There are two reasons why these "genteel" sins remain unconquered. Firstly, many Christians mistakenly believe that they are "little" sins and that they may be left alone with little consequences. Secondly, many Christians think that these "little" sins can be conquered by self-effort, unlike their gross sins which they knew needed God's help to overcome. They believed that since they are born again, and are "new creatures" with a regenerated nature (2CO 5:17), they can conquer these sins by their own efforts. Instead they end up like the frustrated man in Romans 7 saying "O wretched man that I am!" (ROM 7:24). Today, we will study the power of the counteraction of the Holy Spirit in us that helps us to overcome our sinful old nature ("For the law of the Spirit of life in Christ Jesus hath made me free from the law of sin and death" ROM 8:2).

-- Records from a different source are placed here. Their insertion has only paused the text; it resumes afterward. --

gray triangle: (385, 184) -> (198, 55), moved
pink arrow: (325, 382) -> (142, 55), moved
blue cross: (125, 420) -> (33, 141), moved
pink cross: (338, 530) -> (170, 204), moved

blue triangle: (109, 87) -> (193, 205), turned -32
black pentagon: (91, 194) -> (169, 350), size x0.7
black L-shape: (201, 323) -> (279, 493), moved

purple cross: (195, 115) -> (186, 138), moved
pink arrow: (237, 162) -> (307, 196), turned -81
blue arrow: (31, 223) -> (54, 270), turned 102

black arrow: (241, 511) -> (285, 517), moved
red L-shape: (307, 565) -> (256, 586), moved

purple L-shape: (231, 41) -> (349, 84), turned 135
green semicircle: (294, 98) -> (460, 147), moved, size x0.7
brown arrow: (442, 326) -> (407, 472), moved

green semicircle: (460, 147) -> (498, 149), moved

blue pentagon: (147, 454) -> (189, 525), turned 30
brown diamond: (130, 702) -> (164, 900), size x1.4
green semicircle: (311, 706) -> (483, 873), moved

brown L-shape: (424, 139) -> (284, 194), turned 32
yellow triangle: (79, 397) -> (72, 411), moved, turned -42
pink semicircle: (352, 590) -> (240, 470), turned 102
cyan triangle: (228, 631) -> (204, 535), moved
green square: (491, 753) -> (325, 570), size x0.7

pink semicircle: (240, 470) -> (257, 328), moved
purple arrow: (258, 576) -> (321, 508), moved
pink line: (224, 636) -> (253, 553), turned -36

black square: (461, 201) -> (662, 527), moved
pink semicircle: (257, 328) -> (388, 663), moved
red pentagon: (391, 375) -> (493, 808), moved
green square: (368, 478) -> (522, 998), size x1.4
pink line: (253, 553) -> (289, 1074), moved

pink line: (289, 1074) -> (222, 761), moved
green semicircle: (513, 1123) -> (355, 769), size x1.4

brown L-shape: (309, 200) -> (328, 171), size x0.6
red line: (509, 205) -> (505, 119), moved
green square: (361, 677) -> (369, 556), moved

Peter's victory over drowning: In today's scripture passage, we are told how Peter walked on water. Since Peter's specific gravity was heavier than that of water, he would naturally sink. However, Jesus Christ miraculously exerted a counteracting force to overcome Peter's natural tendency to sink. As long as Peter trusted in Jesus' power to uphold him, he walked on water. However, when strong winds blew, Peter lost faith in Jesus' power to uphold him and began to sink. In other words, Peter's tendency to sink was ever-present and the moment he stopped trusting in Jesus' counteracting power to overcome his tendency to sink, he sank immediately.

We are told to "Walk in the Spirit, and ye shall not fulfill the lust of the flesh. For the flesh lusteth against the Spirit, and the Spirit against the flesh: and these are contrary the one to the other: so that ye cannot do the things that ye would" (GAL 5:16,17). The moment we take our eyes off the Spirit of Christ who dwells in us (GAL. 2:20) and trust in our flesh to overcome our sins, we "cannot do the things that we would" (GAL 5:17). Many Christians pray for God to remove a sin from their lives and think that they are thereafter in a "state of safety" from that sin. They do not realize that the tendency to sin is present throughout their earthly life. So the next time when they are confronted with that temptation, they do not depend on the indwelling Christ to overcome it. They do not realize that they will only "stay afloat" moment by moment as they moment by moment depend on Christ's help.

When we have to keep a 100 kg ball of metal afloat in water, we know that we need a float. However, when we have to keep a 1 gm ball of the same metal afloat, we may be tempted to believe that we can do without a float! This is why our "little" sins remain unconquered.

Conclusion: Peter could have continued to walk on water indefinitely, as long as his "eyes of faith were on Christ. It did not matter how heavy he was because Christ's counteracting power is infinite. We can overcome sin, irrespective of the strength of that sin in our lives, as long as we depend on the indwelling Christ to help us.

In spite of the "boisterous" winds of storm that swept the Sea of Galilee (MAT 14:30), Peter could have continued to walk on water as long as he kept his eyes on the Lord. Similarly, we too can conquer sin in our lives, through faith in Christ, irrespective of our circumstances.

A life of victory over sin is a Christian's rightful heritage (ROM 8:4). This victorious life should be the norm, not the exception. We must not be content with our failure to conquer sin, but shocked at it. Though Christ's power is infinite, our faith in Him is imperfect. Therefore, though we have limitless potential, through the indwelling Christ, to conquer sin, we do not do so because of our imperfect knowledge and faith. Let us, by God's grace, moment by moment, live that life of faith in Him who loved us and gave Himself for us (GAL 2:20). We do not have to fight for victory - we need simply to step into it by faith.


This sermon is part of a series on Sanctification.